Dataset entries:
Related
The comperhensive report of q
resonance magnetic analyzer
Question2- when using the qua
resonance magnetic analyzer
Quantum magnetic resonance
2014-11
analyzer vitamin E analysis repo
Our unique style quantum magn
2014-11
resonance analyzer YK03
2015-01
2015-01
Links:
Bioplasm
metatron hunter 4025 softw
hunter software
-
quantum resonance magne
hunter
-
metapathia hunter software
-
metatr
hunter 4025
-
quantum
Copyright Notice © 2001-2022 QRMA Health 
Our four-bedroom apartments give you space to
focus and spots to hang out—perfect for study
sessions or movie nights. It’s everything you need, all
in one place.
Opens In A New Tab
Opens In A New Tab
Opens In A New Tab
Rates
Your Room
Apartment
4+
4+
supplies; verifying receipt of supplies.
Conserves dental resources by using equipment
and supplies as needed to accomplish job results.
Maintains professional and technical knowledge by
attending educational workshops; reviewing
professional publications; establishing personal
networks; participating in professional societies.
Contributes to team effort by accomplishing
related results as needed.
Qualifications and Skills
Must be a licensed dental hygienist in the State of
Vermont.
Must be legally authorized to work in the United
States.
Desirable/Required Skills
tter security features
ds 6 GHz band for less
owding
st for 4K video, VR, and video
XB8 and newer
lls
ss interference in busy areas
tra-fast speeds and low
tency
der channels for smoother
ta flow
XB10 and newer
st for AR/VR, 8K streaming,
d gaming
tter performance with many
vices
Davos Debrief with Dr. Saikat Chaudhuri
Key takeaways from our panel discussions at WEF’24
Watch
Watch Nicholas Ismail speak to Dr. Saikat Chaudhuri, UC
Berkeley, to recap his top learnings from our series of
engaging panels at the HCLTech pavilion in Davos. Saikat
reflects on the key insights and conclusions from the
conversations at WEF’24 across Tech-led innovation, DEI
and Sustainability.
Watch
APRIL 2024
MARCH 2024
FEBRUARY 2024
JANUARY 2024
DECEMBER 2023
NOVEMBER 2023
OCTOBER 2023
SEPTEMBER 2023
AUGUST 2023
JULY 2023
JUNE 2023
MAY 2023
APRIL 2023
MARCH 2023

* [What you should do]
The response must consist of all the data, reproduced without alteration.

* [Response to the exercise]
Related
The comperhensive report of q
resonance magnetic analyzer
Question2- when using the qua
resonance magnetic analyzer
Quantum magnetic resonance
2014-11
analyzer vitamin E analysis repo
Our unique style quantum magn
2014-11
resonance analyzer YK03
2015-01
2015-01
Links:
Bioplasm
metatron hunter 4025 softw
hunter software
-
quantum resonance magne
hunter
-
metapathia hunter software
-
metatr
hunter 4025
-
quantum
Copyright Notice © 2001-2022 QRMA Health 
Our four-bedroom apartments give you space to
focus and spots to hang out—perfect for study
sessions or movie nights. It’s everything you need, all
in one place.
Opens In A New Tab
Opens In A New Tab
Opens In A New Tab
Rates
Your Room
Apartment
4+
4+
supplies; verifying receipt of supplies.
Conserves dental resources by using equipment
and supplies as needed to accomplish job results.
Maintains professional and technical knowledge by
attending educational workshops; reviewing
professional publications; establishing personal
networks; participating in professional societies.
Contributes to team effort by accomplishing
related results as needed.
Qualifications and Skills
Must be a licensed dental hygienist in the State of
Vermont.
Must be legally authorized to work in the United
States.
Desirable/Required Skills
tter security features
ds 6 GHz band for less
owding
st for 4K video, VR, and video
XB8 and newer
lls
ss interference in busy areas
tra-fast speeds and low
tency
der channels for smoother
ta flow
XB10 and newer
st for AR/VR, 8K streaming,
d gaming
tter performance with many
vices
Davos Debrief with Dr. Saikat Chaudhuri
Key takeaways from our panel discussions at WEF’24
Watch
Watch Nicholas Ismail speak to Dr. Saikat Chaudhuri, UC
Berkeley, to recap his top learnings from our series of
engaging panels at the HCLTech pavilion in Davos. Saikat
reflects on the key insights and conclusions from the
conversations at WEF’24 across Tech-led innovation, DEI
and Sustainability.
Watch
APRIL 2024
MARCH 2024
FEBRUARY 2024
JANUARY 2024
DECEMBER 2023
NOVEMBER 2023
OCTOBER 2023
SEPTEMBER 2023
AUGUST 2023
JULY 2023
JUNE 2023
MAY 2023
APRIL 2023
MARCH 2023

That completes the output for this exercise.